Chansons de Geste / Troubadours, Trouvères, Poètes / Romans "bretons", courtois et autres / Littératures religieuse et didactique / Théâtre et Satires / Chroniques et Écrits politiques


La littérature ayant trait aux sentiments amoureux est de tous temps. Entre 1132 et 1141, la correspondance (en latin) échangée entre Héloïse et Abélard en est un touchant exemple. Mais au Moyen Age, les "troubadours" (trobadors, trobairitz au féminin) en pays de langue d'oc, puis les "trouvères" dans les pays de langue d'oïl, chantent ou disent des poèmes d'amour (mais pas seulement) en s'accompagnant d'instruments de musique. On les retrouve, sous d'autres noms (Minnesänger, mesteres de juglaría...) dans les autres pays de l'ouest de l'Europe médiévale, du Portugal à l'Allemagne et de l'Irlande à la Sicile.

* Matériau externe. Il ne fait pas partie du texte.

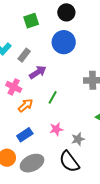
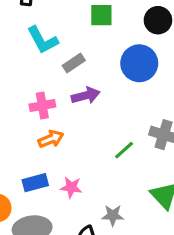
pink cross: (14, 87) -> (42, 106), turned 35
green line: (53, 97) -> (124, 150), moved
pink star: (56, 129) -> (71, 187), moved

Vers la fin du XIIIe siècle, le Florentin Brunet Latin (Brunetto Latini), dans son encyclopédie en langue d'oïl Li livres dou trésor (v.1270, 736 p.), donne une définition du "poète" proche de son acceptation moderne, traduisant le nouvel art de la poésie qui se développera aux XIVe et XVe siècles.
Dans le troisième quart du XXe siècle, les troubadours, trouvères et autres poètes du Moyen Age ont inspiré de nombreux chanteurs et musiciens (en particulier occitans).
En raison du nombre d'auteurs et d'œuvres mis en ligne, cette rubrique a été subdivisée en plusieurs pages qui se suivent :

"TROUBADOURS" - "TROUVÈRES" - "POÈTES 14/15e s."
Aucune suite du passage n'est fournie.